(Review starts with a recent blog post, written mid-book, then my conclusion)
Well, maybe it is, just a little bit.
As I've often stated here, I read very little non-fiction. Too dry, too dull, too fact-intensive. Just too. A couple of months ago, I read Stiff: The Curious Lives of Human Cadavers by Mary Roach. Roach's good-natured obsession with researching anything and everything that interests her is infectious. Plus, I'm fairly morbid, so the topic appealed to me. Seriously, I can watch surgery shows, gruesome real-life crime investigations, you name it. If I thought I could stand medical school (and all those annoying patients I'd have to deal with during my internship and residency), I think I'd love to be a forensic pathologist. I'd donate my body to the Body Farm, where they place corpses all around the wooded property to study how we decay under various conditions, but I suspect that would upset Tom. Also, then my ashes couldn't be mixed with those of my dogs and scattered somewhere scenic.
When I discovered that Roach had a new book coming out, I was excited. Then I learned that Fabulous Fiancee had a copy, and that I could borrow it. Jackpot!
The new book is Bonk: The Curious Coupling of Science and Sex. What could possibly be more fascinating than experiments and research involving dead humans? Sex? Maybe? Yeah, I'm thinking so.
I'm only about halfway through it, but just had to mention it here. You can check my Goodreads page in a couple of days and read my full review. The link is over in the right sidebar of Fermented Fur.
Am I fascinated? Yep. Am I intrigued? Amazed? You betcha. Am I a wee bit disturbed and perhaps even alarmed? Oh, yeah.
Early "sex researchers" were inventive, barbaric, and creepy, but as curious in their own ways as Roach is today. And some of the things people do? I thought I was pretty well-informed regarding some of the less-conventional, more taboo, things humans do in their quests for excitement. (I read lots of fiction, and just because it's fiction doesn't mean it isn't about things that really do take place.) Now, I realize I have no clue - and am probably better off that way. There are things (which should not be considered "insertable") that are placed into regions where they were never intended to be. There are methods of "study" that are at least as bad as the worst porn scenario you've ever seen, imagined, or heard about.
And who knew there were so many uses for Pyrex?
The truly fascinating thing is Roach's absolute dedication to research. She talks to people about things that most of us are taught to never, ever say out loud. She asks questions that would cause the average adult human being to bite off her own tongue before they would actually voice it. And, above all, she is all about "the best way to research is to participate."
Imagine being Mr. Roach, and your wife tells you she's arranged for the two of you to take a little trip. It all sounds lovely, until you learn that the focal point of your trip will be having sex inside an MRI tube so the researcher can get accurate images of just exactly how men and women "fit." The name of that chapter? How 'bout "What's Going On In There?" Imagine, lying on your side spooned up to your wife, in an oh-so-intimate (if not even remotely private) moment, with the doctor's hand on your hip as he leans over the two of you to wave a scanning wand in front of your wife's abdomen. Then he tells you he's gotten the images he needs, and it's OK for you to finish now.
Sure, some people might really, really like that. Most of us really, really wouldn't.

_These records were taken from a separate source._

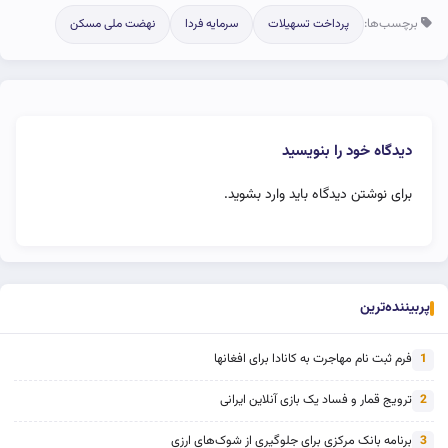
برچسب‌ها:
پرداخت تسهیلات
سرمایه فردا
نهضت ملی مسکن
دیدگاه خود را بنویسید
برای نوشتن دیدگاه باید
وارد بشوید
.
پربیننده‌ترین
فرم ثبت نام مهاجرت به کانادا برای افغانها
1
ترویج قمار و فساد یک بازی آنلاین ایرانی
2
برنامه بانک مرکزی برای جلوگیری از شوک‌های ارزی
3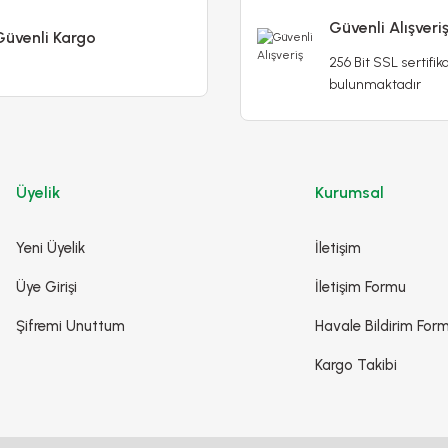
65,00 
cı Tohumu - Cersis Siligvastram
Güvenli Alışveri
Güvenli Kargo
256 Bit SSL sertifika
65,00 TL
bulunmaktadır
Detaylı
İncele
Üyelik
Kurumsal
İncele
Sepete Ekle
Yeni Üyelik
İletişim
Üye Girişi
İletişim Formu
Şifremi Unuttum
Havale Bildirim For
Kargo Takibi
ayık Rizomu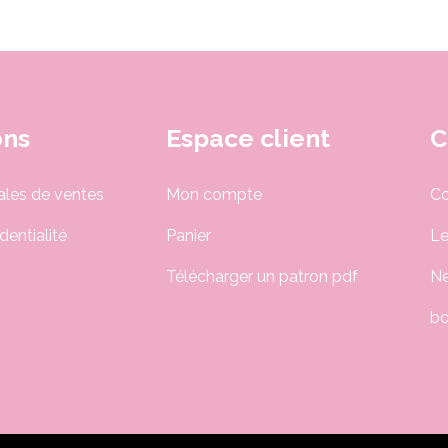
ons
Espace client
C
ales de ventes
Mon compte
Co
dentialité
Panier
Le
Télécharger un patron pdf
Ne
bo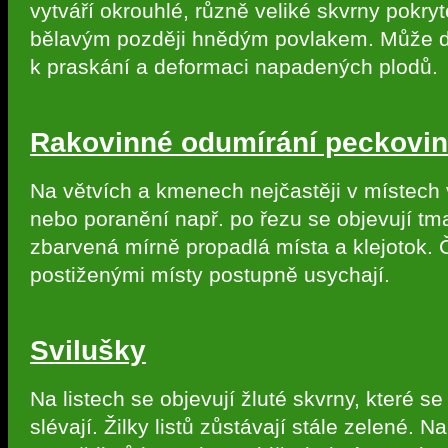
vytváří okrouhlé, různě veliké skvrny pokryt
bělavým později hnědým povlakem. Může d
k praskání a deformaci napadených plodů.
Rakovinné odumírání peckovin
Na větvích a kmenech nejčastěji v místech 
nebo poranění např. po řezu se objevují tm
zbarvená mírně propadlá místa a klejotok. 
postiženými místy postupně usychají.
Svilušky
Na listech se objevují žluté skvrny, které s
slévají. Žilky listů zůstávají stále zelené. N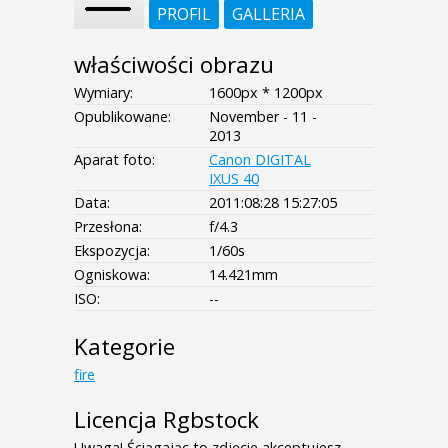
PROFIL
GALLERIA
właściwości obrazu
Wymiary:
1600px * 1200px
Opublikowane:
November - 11 -
2013
Aparat foto:
Canon DIGITAL
IXUS 40
Data:
2011:08:28 15:27:05
Przesłona:
f/4.3
Ekspozycja:
1/60s
Ogniskowa:
14.421mm
ISO:
--
Kategorie
fire
Licencja Rgbstock
Uwaga! Ściągając to zdjęcie akceptujesz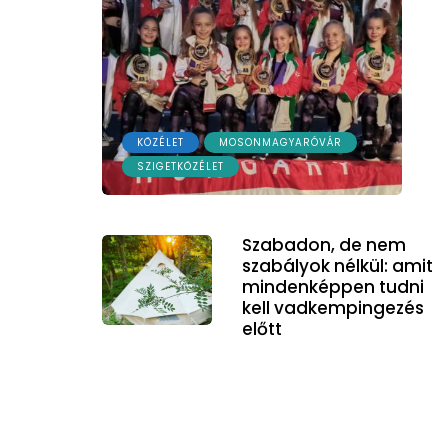
KÖZÉLET
MOSONMAGYARÓVÁR
SZIGETKÖZÉLET
Szabadon, de nem
szabályok nélkül: amit
mindenképpen tudni
kell vadkempingezés
előtt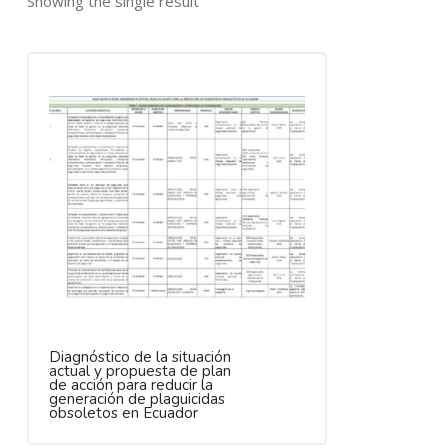
Showing the single result
Diagnóstico de la situación
actual y propuesta de plan
de acción para reducir la
generación de plaguicidas
obsoletos en Ecuador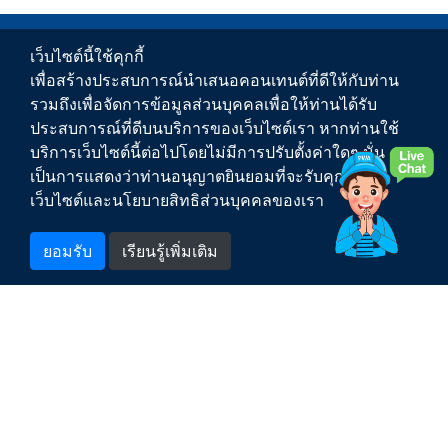
PWA Footer Link
ข่าวสาร
เว็บไซต์นี้ใช้คุกกี้
เพื่อสร้างประสบการณ์นำเสนอคอนเทนต์ที่ดีให้กับท่าน
บริการของ กปภ.
รวมถึงเพื่อจัดการข้อมูลส่วนบุคคลเพื่อให้ท่านได้รับ
ประสบการณ์ที่ดีบนบริการของเว็บไซต์เรา หากท่านใช้
เกี่ยวกับ กปภ.
บริการเว็บไซต์นี้ต่อไปโดยไม่มีการปรับตั้งค่าใดๆ นั่น
เป็นการแสดงว่าท่านอนุญาตยินยอมที่จะรับคุกกี้บน
ติดต่อเรา
เว็บไซต์และนโยบายสิทธิส่วนบุคคลของเรา
สำหรับพนักงาน
ยอมรับ
เรียนรู้เพิ่มเติม
1662
สายด่วน กปภ.
PWA Counter
สงวนลิขสิทธิ์ พ.ศ. 2563 การประปาส่วนภูมิภาค |
เงื่อนไขการให้บริการเว็บไซต์
|
นโยบายการคุ้มครองข้อมูลส่วนบุคคล
|
แผนผังเว็บไซต์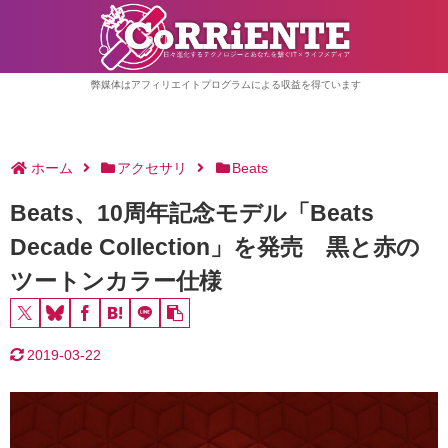
弊媒体はアフィリエイトプログラムによる収益を得ています
ホーム
アクセサリ
Beats
Beats、10周年記念モデル「Beats
Decade Collection」を発売 黒と赤の
ツートンカラー仕様
2019-03-22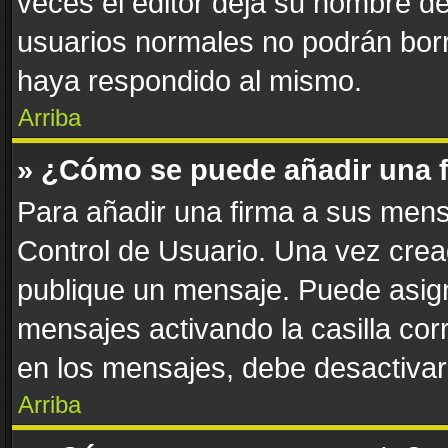
veces el editor deja su nombre de
usuarios normales no podrán bor
haya respondido al mismo.
Arriba
» ¿Cómo se puede añadir una 
Para añadir una firma a sus mens
Control de Usuario. Una vez crea
publique un mensaje. Puede asign
mensajes activando la casilla corr
en los mensajes, debe desactivar
Arriba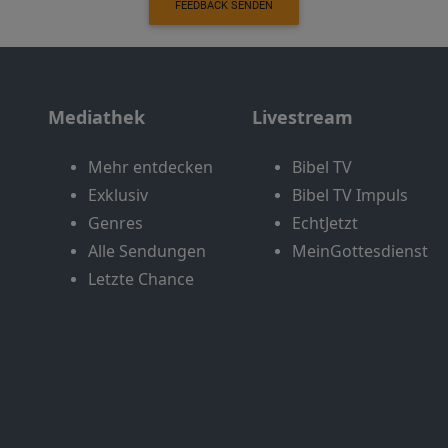
FEEDBACK SENDEN
Mediathek
Livestream
Mehr entdecken
Bibel TV
Exklusiv
Bibel TV Impuls
Genres
EchtJetzt
Alle Sendungen
MeinGottesdienst
Letzte Chance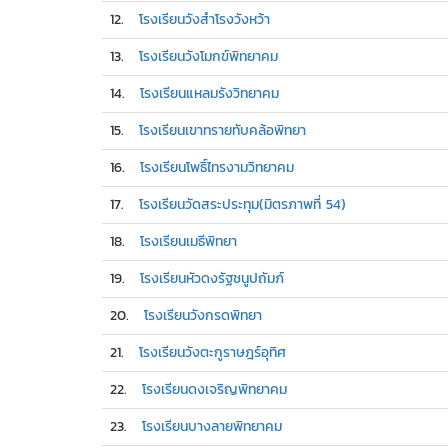
12.
โรงเรียนวังสำโรงวังหว้า
13.
โรงเรียนวังโมกข์พิทยาคม
14.
โรงเรียนแหลมรังวิทยาคม
15.
โรงเรียนเขาทรายทับคล้อพิทยา
16.
โรงเรียนโพธิ์ไทรงามวิทยาคม
17.
โรงเรียนวัดสระประทุม(มิตรภาพที่ 54)
18.
โรงเรียนเมธีพิทยา
19.
โรงเรียนหัวดงรัฐชนูปถัมภ์
20.
โรงเรียนวังกรดพิทยา
21.
โรงเรียนวังตะกูราษฎร์อุทิศ
22.
โรงเรียนดงเจริญพิทยาคม
23.
โรงเรียนบางลายพิทยาคม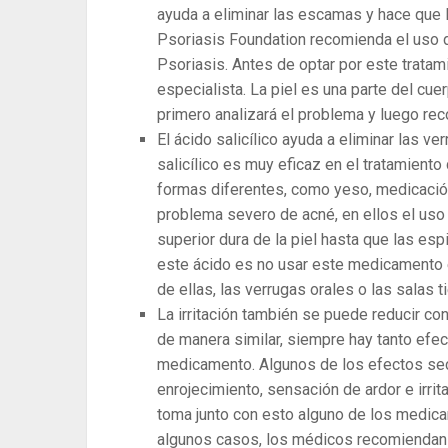
ayuda a eliminar las escamas y hace que 
Psoriasis Foundation recomienda el uso d
Psoriasis. Antes de optar por este trata
especialista. La piel es una parte del cue
primero analizará el problema y luego rec
El ácido salicílico ayuda a eliminar las 
salicílico es muy eficaz en el tratamiento
formas diferentes, como yeso, medicación
problema severo de acné, en ellos el uso 
superior dura de la piel hasta que las esp
este ácido es no usar este medicamento en
de ellas, las verrugas orales o las salas t
La irritación también se puede reducir c
de manera similar, siempre hay tanto ef
medicamento. Algunos de los efectos sec
enrojecimiento, sensación de ardor e irri
toma junto con esto alguno de los medi
algunos casos, los médicos recomiendan 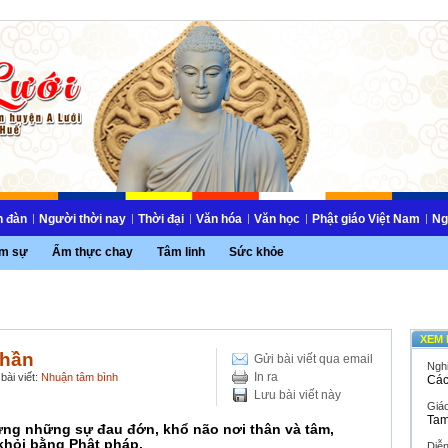
n đàn
Người thời nay
Thời đại
Văn hóa
Văn học
Phật giáo Việt Nam
Ng
m sự
Ẩm thực chay
Tâm linh
Sức khỏe
XEM 
thần
Gửi bài viết qua email
Ngh
In ra
bài viết:
Nhuận tâm bình
Các
Lưu bài viết này
Giáo
Tam
đựng những sự đau đớn, khổ não nơi thân và tâm,
hỏi bằng Phật pháp.
Diễ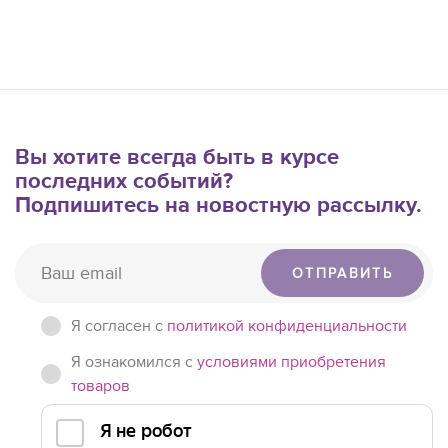
Вы хотите всегда быть в курсе
последних событий?
Подпишитесь на новостную рассылку.
ОТПРАВИТЬ
Я согласен c
политикой конфиденциальности
Я ознакомился с
условиями приобретения
товаров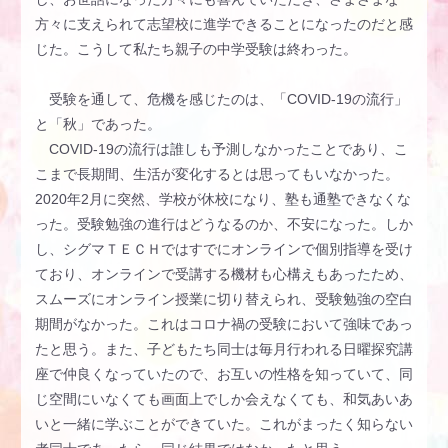
方々に支えられて志望校に進学できることになったのだと感
じた。こうして私たち親子の中学受験は終わった。
受験を通して、危機を感じたのは、「COVID-19の流行」
と「秋」であった。
COVID-19の流行は誰しも予測しなかったことであり、こ
こまで長期間、生活が変化するとは思ってもいなかった。
2020年2月に突然、学校が休校になり、塾も通塾できなくな
った。受験勉強の進行はどうなるのか、不安になった。しか
し、シグマＴＥＣＨではすでにオンラインで個別指導を受け
ており、オンラインで受講する機材も心構えもあったため、
スムーズにオンライン授業に切り替えられ、受験勉強の空白
期間がなかった。これはコロナ禍の受験において強味であっ
たと思う。また、子どもたち同士は毎月行われる日曜探究講
座で仲良くなっていたので、お互いの性格を知っていて、同
じ空間にいなくても画面上でしか会えなくても、和気あいあ
いと一緒に学ぶことができていた。これがまったく知らない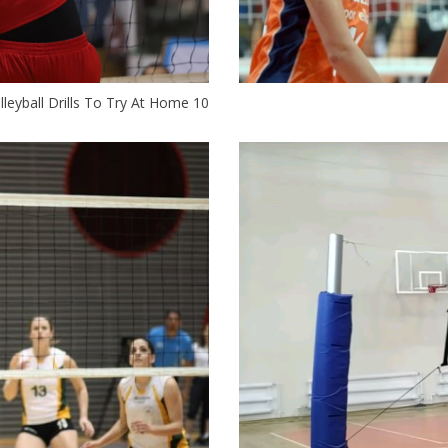
10 Solo Volleyball Drills To Try At Home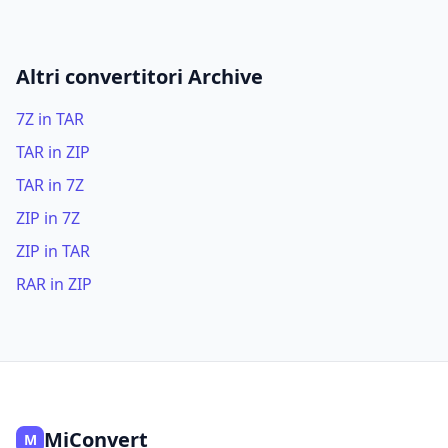
Altri convertitori Archive
7Z in TAR
TAR in ZIP
TAR in 7Z
ZIP in 7Z
ZIP in TAR
RAR in ZIP
MiConvert
M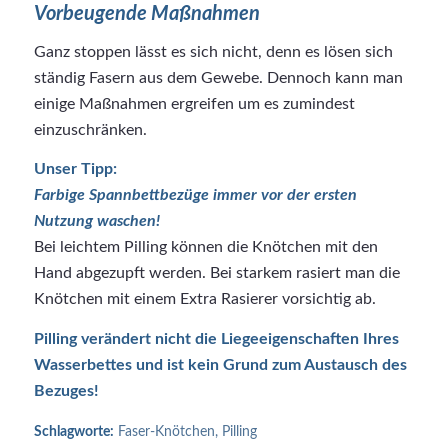
Vorbeugende Maßnahmen
Ganz stoppen lässt es sich nicht, denn es lösen sich
ständig Fasern aus dem Gewebe. Dennoch kann man
einige Maßnahmen ergreifen um es zumindest
einzuschränken.
Unser Tipp:
Farbige Spannbettbezüge immer vor der ersten
Nutzung waschen!
Bei leichtem Pilling können die Knötchen mit den
Hand abgezupft werden. Bei starkem rasiert man die
Knötchen mit einem Extra Rasierer vorsichtig ab.
Pilling verändert nicht die Liegeeigenschaften Ihres
Wasserbettes und ist kein Grund zum Austausch des
Bezuges!
Schlagworte:
Faser-Knötchen
,
Pilling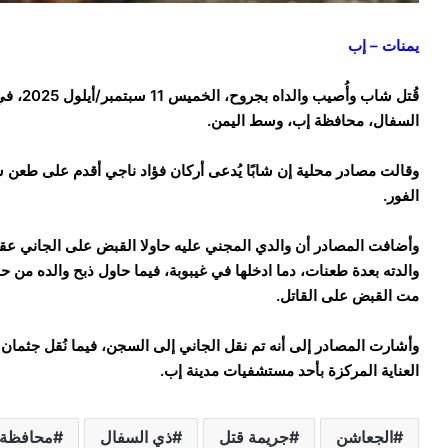
يمنات – إب
قُتل شا
السفال، محافظة إب، وسط اليمن.
وقالت مصادر محلية إن شابًا يُدعى أركان فؤاد ناجي أقدم على طعن 
الفور.
وأضافت المصادر أن والدي المجني عليه حاولا القبض على الجاني عقب ا
والدته بعدة طعنات، دما ادخلها في غيبوبة، فيما حاول ذبح والده من ح
مت القبض على القاتل.
وأشارت المصادر إلى أنه تم نقل الجاني إلى السجن، فيما نُقل جثمان
العناية المركزة بأحد مستشفيات مدينة إب.
الجعاشن
جريمة قتل
ذي السفال
محافظة 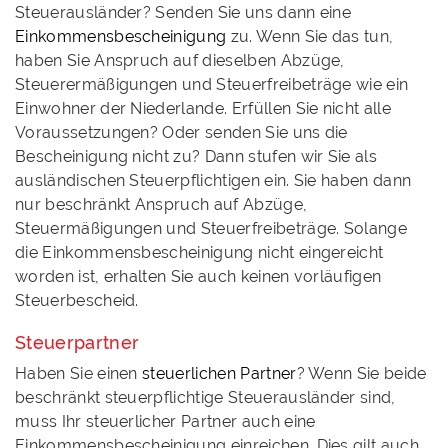
Steuerausländer? Senden Sie uns dann eine
Einkommensbescheinigung
zu. Wenn Sie das tun,
haben Sie Anspruch auf dieselben Abzüge,
Steuerermäßigungen und Steuerfreibeträge wie ein
Einwohner der Niederlande. Erfüllen Sie nicht alle
Voraussetzungen? Oder senden Sie uns die
Bescheinigung nicht zu? Dann stufen wir Sie als
ausländischen Steuerpflichtigen ein. Sie haben dann
nur beschränkt Anspruch auf Abzüge,
Steuermäßigungen und Steuerfreibeträge. Solange
die Einkommensbescheinigung nicht eingereicht
worden ist, erhalten Sie auch keinen vorläufigen
Steuerbescheid.
Steuerpartner
Haben Sie einen
steuerlichen Partner
? Wenn Sie beide
beschränkt steuerpflichtige Steuerausländer sind,
muss Ihr steuerlicher Partner auch eine
Einkommensbescheinigung einreichen. Dies gilt auch,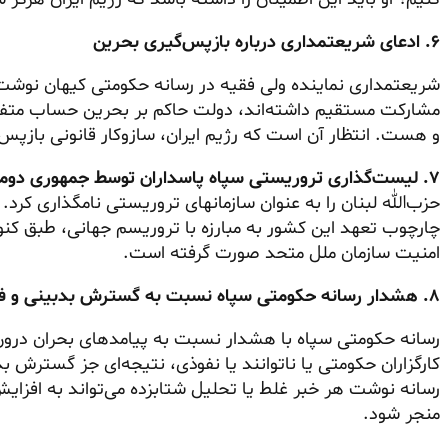
۶. ادعای شریعتمداری درباره بازپس‌گیری بحرین
شریعتمداری نماینده ولی فقیه در رسانه حکومتی کیهان نوشت
مشارکت مستقیم داشته‌اند، دولت حاکم بر بحرین حساب متفاوت
و هست. انتظار آن است که رژیم ایران، سازوکار قانونی بازپس‌
۷. لیست‌گذاری تروریستی سپاه پاسداران توسط جمهوری دومینیکن
حزب‌الله لبنان را به عنوان سازمانهای تروریستی نامگذاری کرد. 
چارچوب تعهد این کشور به مبارزه با تروریسم جهانی، طبق کنوا
امنیت سازمان ملل متحد صورت گرفته است.
۸. هشدار رسانه حکومتی سپاه نسبت به گسترش بدبینی و فرسایش انسجام رژیم
رسانه حکومتی سپاه با هشدار نسبت به پیامدهای بحران درون ر
کارگزاران حکومتی یا ناتوانند یا نفوذی، نتیجه‌ای جز گسترش
رسانه نوشت هر خبر غلط یا تحلیل شتابزده می‌تواند به افز
منجر شود.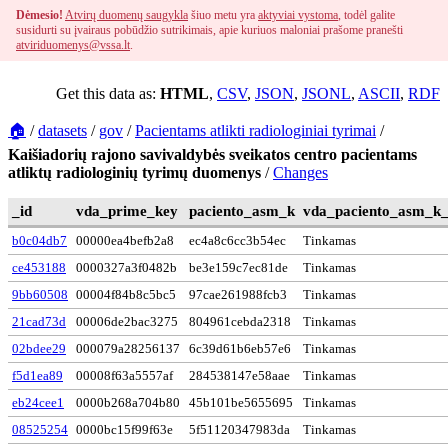
Dėmesio!
Atvirų duomenų saugykla
šiuo metu yra
aktyviai vystoma
, todėl galite
susidurti su įvairaus pobūdžio sutrikimais, apie kuriuos maloniai prašome pranešti
atviriduomenys@vssa.lt
.
Get this data as:
HTML
,
CSV
,
JSON
,
JSONL
,
ASCII
,
RDF
🏠
/
datasets
/
gov
/
Pacientams atlikti radiologiniai tyrimai
/
Kaišiadorių rajono savivaldybės sveikatos centro pacientams
atliktų radiologinių tyrimų duomenys
/
Changes
_id
vda_prime_key
paciento_asm_k
vda_paciento_asm_k_
b0c04db7
00000ea4befb2a8
ec4a8c6cc3b54ec
Tinkamas
ce453188
0000327a3f0482b
be3e159c7ec81de
Tinkamas
9bb60508
00004f84b8c5bc5
97cae261988fcb3
Tinkamas
21cad73d
00006de2bac3275
804961cebda2318
Tinkamas
02bdee29
000079a28256137
6c39d61b6eb57e6
Tinkamas
f5d1ea89
00008f63a5557af
284538147e58aae
Tinkamas
eb24cee1
0000b268a704b80
45b101be5655695
Tinkamas
08525254
0000bc15f99f63e
5f51120347983da
Tinkamas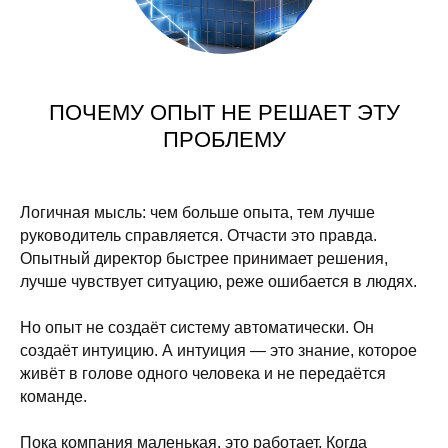
ПОЧЕМУ ОПЫТ НЕ РЕШАЕТ ЭТУ
ПРОБЛЕМУ
Логичная мысль: чем больше опыта, тем лучше
руководитель справляется. Отчасти это правда.
Опытный директор быстрее принимает решения,
лучше чувствует ситуацию, реже ошибается в людях.
Но опыт не создаёт систему автоматически. Он
создаёт интуицию. А интуиция — это знание, которое
живёт в голове одного человека и не передаётся
команде.
Пока компания маленькая, это работает. Когда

At the moment, I'm learning all the fascinating physiological facts behind erectile dysfunction, having just completed the part about the pig artificial insemination facility in Denmark and the segment about the Center for Sex and Culture's annual fund-raiser called the "Masturbate-a-Thon." A glance at the table of contents indicates I shall learn far more than I ever imagined about male and female body parts, the absence thereof, the presence of too many thereof, health, hormones, religion, culture, and "accessories,"... all with Roach's informative yet humorous narrative to guide me.
Fun. Disturbing at times. Really not a mood-setter, though, if you get my drift. But it's non-fiction, and I'm reading it, and any author who can accomplish that definitely knows how to write and educate and entertain. And isn't that why we read?
But I might just sleep with the lights on for the next couple of months.
(Conclusion)
How Roach can cover so much factual material and remain so entertaining is a gift. Wonder what her next topic will be?
One interesting fact is that one Masters & Johnson study showed that gay and lesbian couples are better at sex than heterosexual couples. Apparently they are more in tune to what their partner wants/needs, they don't see it as a means to an end and tend to linger over each stage, they're more in tune to each other's "almost there" signals and are better able to prolong the event, and they're better about speaking up about what they do and don't want.